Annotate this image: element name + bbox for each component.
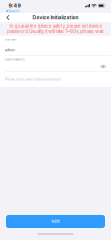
button[interactable]: Back to Search [5,9,20,13]
staticText: User name [5,38,16,41]
staticText: Next [52,219,60,224]
staticText: Please enter email address (optional) [5,78,61,81]
staticText: Search [8,9,19,13]
button[interactable]: Next [6,215,105,228]
staticText: 9:49 [8,2,20,9]
staticText: To guarantee device safety, please set d… [7,24,104,34]
button[interactable]: User name [0,36,111,55]
staticText: Device Initialization [32,14,78,20]
button[interactable]: Please enter email address (optional) [0,72,111,87]
button[interactable]: Back [2,13,14,22]
staticText: Device Password [5,58,25,61]
button[interactable]: Device Password [0,56,111,72]
staticText: admin [5,48,15,52]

- - -

__What you need to do__: Restate the material above word for word, so that nothing changes except that the pictures are gone.

__Expected answer__:
Annotate this image: element name + bbox for each component.
button[interactable]: Back to Search [5,9,20,13]
staticText: User name [5,38,16,41]
staticText: Next [52,219,60,224]
staticText: Please enter email address (optional) [5,78,61,81]
staticText: Search [8,9,19,13]
button[interactable]: Next [6,215,105,228]
staticText: 9:49 [8,2,20,9]
staticText: To guarantee device safety, please set d… [7,24,104,34]
button[interactable]: User name [0,36,111,55]
staticText: Device Initialization [32,14,78,20]
button[interactable]: Please enter email address (optional) [0,72,111,87]
button[interactable]: Back [2,13,14,22]
staticText: Device Password [5,58,25,61]
button[interactable]: Device Password [0,56,111,72]
staticText: admin [5,48,15,52]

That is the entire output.